• _Work instructions_: What lines of the listing below contain the word "Коллаген"? Copy each of them out.

• _Materials provided_:
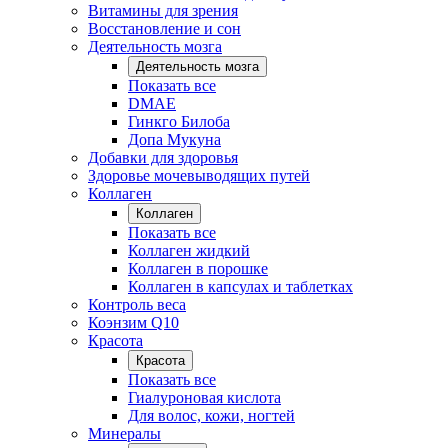
Витамины для зрения
Восстановление и сон
Деятельность мозга
Деятельность мозга
Показать все
DMAE
Гинкго Билоба
Допа Мукуна
Добавки для здоровья
Здоровье мочевыводящих путей
Коллаген
Коллаген
Показать все
Коллаген жидкий
Коллаген в порошке
Коллаген в капсулах и таблетках
Контроль веса
Коэнзим Q10
Красота
Красота
Показать все
Гиалуроновая кислота
Для волос, кожи, ногтей
Минералы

• _Solution for this task_:
Коллаген
Коллаген
Коллаген жидкий
Коллаген в порошке
Коллаген в капсулах и таблетках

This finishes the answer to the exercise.